- _Excerpted data_:
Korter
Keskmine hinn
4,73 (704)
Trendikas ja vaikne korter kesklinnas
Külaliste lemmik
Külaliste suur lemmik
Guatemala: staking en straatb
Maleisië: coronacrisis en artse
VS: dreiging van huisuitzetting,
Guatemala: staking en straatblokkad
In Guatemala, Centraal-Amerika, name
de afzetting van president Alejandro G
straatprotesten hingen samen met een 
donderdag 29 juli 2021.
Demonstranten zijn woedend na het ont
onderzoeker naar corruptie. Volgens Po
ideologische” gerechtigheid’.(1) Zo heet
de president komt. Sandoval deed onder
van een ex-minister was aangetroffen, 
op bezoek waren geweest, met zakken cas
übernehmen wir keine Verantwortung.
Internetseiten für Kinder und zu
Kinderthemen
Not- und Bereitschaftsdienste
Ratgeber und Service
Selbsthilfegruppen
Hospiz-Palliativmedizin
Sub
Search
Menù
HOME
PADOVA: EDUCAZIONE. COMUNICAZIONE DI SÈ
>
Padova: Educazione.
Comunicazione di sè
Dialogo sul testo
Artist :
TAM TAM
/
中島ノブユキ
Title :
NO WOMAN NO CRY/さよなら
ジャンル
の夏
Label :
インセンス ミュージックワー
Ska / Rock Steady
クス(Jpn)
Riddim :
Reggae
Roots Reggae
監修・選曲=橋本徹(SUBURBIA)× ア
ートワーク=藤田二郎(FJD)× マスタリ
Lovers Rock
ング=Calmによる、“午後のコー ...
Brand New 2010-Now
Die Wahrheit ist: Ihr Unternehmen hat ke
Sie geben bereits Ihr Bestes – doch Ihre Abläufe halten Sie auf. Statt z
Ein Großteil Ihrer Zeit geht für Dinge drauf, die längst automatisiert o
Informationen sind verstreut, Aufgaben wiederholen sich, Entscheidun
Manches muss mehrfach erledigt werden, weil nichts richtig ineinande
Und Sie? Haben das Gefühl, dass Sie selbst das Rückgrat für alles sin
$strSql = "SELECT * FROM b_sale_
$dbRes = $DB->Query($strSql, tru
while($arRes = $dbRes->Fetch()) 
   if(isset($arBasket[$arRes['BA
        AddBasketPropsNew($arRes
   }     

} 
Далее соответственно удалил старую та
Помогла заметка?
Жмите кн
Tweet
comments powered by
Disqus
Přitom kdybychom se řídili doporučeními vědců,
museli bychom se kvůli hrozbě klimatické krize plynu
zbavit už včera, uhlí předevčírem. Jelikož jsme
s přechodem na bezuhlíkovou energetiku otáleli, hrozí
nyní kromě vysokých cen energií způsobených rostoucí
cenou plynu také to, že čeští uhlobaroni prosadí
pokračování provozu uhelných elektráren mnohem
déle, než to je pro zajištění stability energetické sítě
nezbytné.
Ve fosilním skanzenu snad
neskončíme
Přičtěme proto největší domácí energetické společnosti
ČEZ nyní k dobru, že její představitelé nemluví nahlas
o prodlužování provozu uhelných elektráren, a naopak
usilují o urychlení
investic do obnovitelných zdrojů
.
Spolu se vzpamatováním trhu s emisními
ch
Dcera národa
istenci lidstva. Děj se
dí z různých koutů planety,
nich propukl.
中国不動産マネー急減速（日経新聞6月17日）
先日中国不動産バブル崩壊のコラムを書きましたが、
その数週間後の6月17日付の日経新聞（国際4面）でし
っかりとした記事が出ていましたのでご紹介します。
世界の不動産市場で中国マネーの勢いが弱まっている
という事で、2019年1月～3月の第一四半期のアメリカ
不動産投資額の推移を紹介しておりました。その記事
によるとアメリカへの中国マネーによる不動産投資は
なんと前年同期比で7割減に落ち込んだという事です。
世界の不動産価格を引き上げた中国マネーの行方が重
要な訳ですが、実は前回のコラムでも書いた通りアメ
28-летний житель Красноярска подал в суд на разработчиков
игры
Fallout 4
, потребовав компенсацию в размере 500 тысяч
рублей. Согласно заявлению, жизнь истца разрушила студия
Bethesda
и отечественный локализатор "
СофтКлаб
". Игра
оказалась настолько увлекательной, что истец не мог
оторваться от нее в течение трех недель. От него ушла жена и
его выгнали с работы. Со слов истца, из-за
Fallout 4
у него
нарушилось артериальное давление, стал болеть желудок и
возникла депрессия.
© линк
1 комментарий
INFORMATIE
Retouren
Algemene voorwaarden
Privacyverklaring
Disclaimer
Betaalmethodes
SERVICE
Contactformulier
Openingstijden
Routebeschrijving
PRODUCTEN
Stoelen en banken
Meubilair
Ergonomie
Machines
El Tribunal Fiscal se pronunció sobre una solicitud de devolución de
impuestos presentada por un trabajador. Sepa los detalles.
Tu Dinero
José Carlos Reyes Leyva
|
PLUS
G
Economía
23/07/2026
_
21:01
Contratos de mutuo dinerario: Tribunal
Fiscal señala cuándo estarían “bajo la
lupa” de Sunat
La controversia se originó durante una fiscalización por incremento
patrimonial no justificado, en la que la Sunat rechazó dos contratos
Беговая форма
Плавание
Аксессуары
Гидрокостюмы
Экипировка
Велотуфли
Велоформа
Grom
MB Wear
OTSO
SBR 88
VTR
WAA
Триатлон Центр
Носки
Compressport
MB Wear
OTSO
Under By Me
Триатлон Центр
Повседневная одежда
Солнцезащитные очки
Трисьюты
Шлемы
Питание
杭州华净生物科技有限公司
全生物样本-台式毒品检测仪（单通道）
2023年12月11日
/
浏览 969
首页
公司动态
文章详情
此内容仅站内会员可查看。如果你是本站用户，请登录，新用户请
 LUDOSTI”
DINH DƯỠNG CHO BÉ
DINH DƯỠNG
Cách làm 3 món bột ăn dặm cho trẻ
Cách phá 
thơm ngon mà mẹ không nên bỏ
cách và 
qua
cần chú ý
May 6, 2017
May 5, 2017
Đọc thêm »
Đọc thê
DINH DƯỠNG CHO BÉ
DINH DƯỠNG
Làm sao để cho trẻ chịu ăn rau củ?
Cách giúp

- _Work request_: Give back the listing exactly.

- _Solution to the exercise_:
Korter
Keskmine hinn
4,73 (704)
Trendikas ja vaikne korter kesklinnas
Külaliste lemmik
Külaliste suur lemmik
Guatemala: staking en straatb
Maleisië: coronacrisis en artse
VS: dreiging van huisuitzetting,
Guatemala: staking en straatblokkad
In Guatemala, Centraal-Amerika, name
de afzetting van president Alejandro G
straatprotesten hingen samen met een 
donderdag 29 juli 2021.
Demonstranten zijn woedend na het ont
onderzoeker naar corruptie. Volgens Po
ideologische” gerechtigheid’.(1) Zo heet
de president komt. Sandoval deed onder
van een ex-minister was aangetroffen, 
op bezoek waren geweest, met zakken cas
übernehmen wir keine Verantwortung.
Internetseiten für Kinder und zu
Kinderthemen
Not- und Bereitschaftsdienste
Ratgeber und Service
Selbsthilfegruppen
Hospiz-Palliativmedizin
Sub
Search
Menù
HOME
PADOVA: EDUCAZIONE. COMUNICAZIONE DI SÈ
>
Padova: Educazione.
Comunicazione di sè
Dialogo sul testo
Artist :
TAM TAM
/
中島ノブユキ
Title :
NO WOMAN NO CRY/さよなら
ジャンル
の夏
Label :
インセンス ミュージックワー
Ska / Rock Steady
クス(Jpn)
Riddim :
Reggae
Roots Reggae
監修・選曲=橋本徹(SUBURBIA)× ア
ートワーク=藤田二郎(FJD)× マスタリ
Lovers Rock
ング=Calmによる、“午後のコー ...
Brand New 2010-Now
Die Wahrheit ist: Ihr Unternehmen hat ke
Sie geben bereits Ihr Bestes – doch Ihre Abläufe halten Sie auf. Statt z
Ein Großteil Ihrer Zeit geht für Dinge drauf, die längst automatisiert o
Informationen sind verstreut, Aufgaben wiederholen sich, Entscheidun
Manches muss mehrfach erledigt werden, weil nichts richtig ineinande
Und Sie? Haben das Gefühl, dass Sie selbst das Rückgrat für alles sin
$strSql = "SELECT * FROM b_sale_
$dbRes = $DB->Query($strSql, tru
while($arRes = $dbRes->Fetch()) 
   if(isset($arBasket[$arRes['BA
        AddBasketPropsNew($arRes
   }     

} 
Далее соответственно удалил старую та
Помогла заметка?
Жмите кн
Tweet
comments powered by
Disqus
Přitom kdybychom se řídili doporučeními vědců,
museli bychom se kvůli hrozbě klimatické krize plynu
zbavit už včera, uhlí předevčírem. Jelikož jsme
s přechodem na bezuhlíkovou energetiku otáleli, hrozí
nyní kromě vysokých cen energií způsobených rostoucí
cenou plynu také to, že čeští uhlobaroni prosadí
pokračování provozu uhelných elektráren mnohem
déle, než to je pro zajištění stability energetické sítě
nezbytné.
Ve fosilním skanzenu snad
neskončíme
Přičtěme proto největší domácí energetické společnosti
ČEZ nyní k dobru, že její představitelé nemluví nahlas
o prodlužování provozu uhelných elektráren, a naopak
usilují o urychlení
investic do obnovitelných zdrojů
.
Spolu se vzpamatováním trhu s emisními
ch
Dcera národa
istenci lidstva. Děj se
dí z různých koutů planety,
nich propukl.
中国不動産マネー急減速（日経新聞6月17日）
先日中国不動産バブル崩壊のコラムを書きましたが、
その数週間後の6月17日付の日経新聞（国際4面）でし
っかりとした記事が出ていましたのでご紹介します。
世界の不動産市場で中国マネーの勢いが弱まっている
という事で、2019年1月～3月の第一四半期のアメリカ
不動産投資額の推移を紹介しておりました。その記事
によるとアメリカへの中国マネーによる不動産投資は
なんと前年同期比で7割減に落ち込んだという事です。
世界の不動産価格を引き上げた中国マネーの行方が重
要な訳ですが、実は前回のコラムでも書いた通りアメ
28-летний житель Красноярска подал в суд на разработчиков
игры
Fallout 4
, потребовав компенсацию в размере 500 тысяч
рублей. Согласно заявлению, жизнь истца разрушила студия
Bethesda
и отечественный локализатор "
СофтКлаб
". Игра
оказалась настолько увлекательной, что истец не мог
оторваться от нее в течение трех недель. От него ушла жена и
его выгнали с работы. Со слов истца, из-за
Fallout 4
у него
нарушилось артериальное давление, стал болеть желудок и
возникла депрессия.
© линк
1 комментарий
INFORMATIE
Retouren
Algemene voorwaarden
Privacyverklaring
Disclaimer
Betaalmethodes
SERVICE
Contactformulier
Openingstijden
Routebeschrijving
PRODUCTEN
Stoelen en banken
Meubilair
Ergonomie
Machines
El Tribunal Fiscal se pronunció sobre una solicitud de devolución de
impuestos presentada por un trabajador. Sepa los detalles.
Tu Dinero
José Carlos Reyes Leyva
|
PLUS
G
Economía
23/07/2026
_
21:01
Contratos de mutuo dinerario: Tribunal
Fiscal señala cuándo estarían “bajo la
lupa” de Sunat
La controversia se originó durante una fiscalización por incremento
patrimonial no justificado, en la que la Sunat rechazó dos contratos
Беговая форма
Плавание
Аксессуары
Гидрокостюмы
Экипировка
Велотуфли
Велоформа
Grom
MB Wear
OTSO
SBR 88
VTR
WAA
Триатлон Центр
Носки
Compressport
MB Wear
OTSO
Under By Me
Триатлон Центр
Повседневная одежда
Солнцезащитные очки
Трисьюты
Шлемы
Питание
杭州华净生物科技有限公司
全生物样本-台式毒品检测仪（单通道）
2023年12月11日
/
浏览 969
首页
公司动态
文章详情
此内容仅站内会员可查看。如果你是本站用户，请登录，新用户请
 LUDOSTI”
DINH DƯỠNG CHO BÉ
DINH DƯỠNG
Cách làm 3 món bột ăn dặm cho trẻ
Cách phá 
thơm ngon mà mẹ không nên bỏ
cách và 
qua
cần chú ý
May 6, 2017
May 5, 2017
Đọc thêm »
Đọc thê
DINH DƯỠNG CHO BÉ
DINH DƯỠNG
Làm sao để cho trẻ chịu ăn rau củ?
Cách giúp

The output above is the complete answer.